I'm back home, a day late and a certified survivor of Snowmageddon 2010.
My adventure began a few hours before I left California late Monday, when Alison (who works for my publisher Abrams, invited me out to speak to the Bookbinders' Guild, and made the travel arrangements) e-mailed that the airline had cancelled my flight. Curiously, the airline's website seemed to think everything was fine and on schedule. Two different customer service reps gave Alison and me two different answers. I left for the airport figuring I had a 50/50 chance of a plane being there for me. One was. We later realized that the airline had sent Alison an e-mail cancelling my return flight on Wednesday. Their original e-mail never specified which flight they meant, and we assumed it was the earliest. So I left San Francisco at midnight Monday suspecting I was on a one-way trip.
The red-eye arrived at JFK airport at 8 a.m. ET Tuesday, so I was totally fresh and energized when I reached the Manhattan apartment of Editor Charlie and his wife, the Lovely Rachel. Charlie went to work while I cleaned up and then met him at Abrams.
After spending the afternoon meeting people at Abrams, reconnecting with some I'd already met, and talking a little business, Charlie and I reported to the stately Random House tower for the Bookbinders' Guild panel, which we thought went well and seemed to get a good response. About 30 people showed up for wine, hors d'oeuvres, and us. The topic was "Which Came First: The Book or the Blog?" and the first speaker was literary agent Kate Lee, who carved out a career finding and bringing web content to print when few people had thought to do such an outrageous thing. Her presentation was very interesting, a good complement to ours I thought. Then Charlie and I did our Abbott & Costello routine--focusing mostly on Mom's Cancer but also comparing and contrasting with WHTTWOT. We took some good questions, I signed some books, then we went to dinner.

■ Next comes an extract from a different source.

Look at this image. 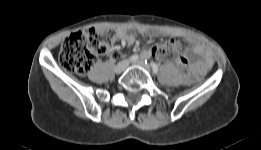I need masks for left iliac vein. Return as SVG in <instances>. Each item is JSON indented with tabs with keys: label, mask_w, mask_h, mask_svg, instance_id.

Wednesday morning I slept in. Don't know why I was so beat. I later met Charlie and Assistant Editor Sofia for lunch, where we really dove into what I hope will be my next book that I hope will be published by Abrams. They had a lot of good questions, new and challenging ideas, and I came away a little daunted by the work I have to do but genuinely energized about doing it. This was the first professional-grade feedback I've gotten on my idea and it was constructive and useful. When the book comes out and I mention in the acknowledgements how it wouldn't have been possible without them, it's this lunch I'll have in mind.
On Charlie and Rachel's suggestion, I went to the Museum of Modern Art to see an exhibition on the work of director-cartoonist-animator Tim Burton, which I thought was terrific. I may have enough thoughts on that to support an entire other blog post. For now, I'll say that if you have any interest in seeing a prolific creative mind at work and play, in a wide variety of media including animation, drawings, sculpture and film, it's worth a visit.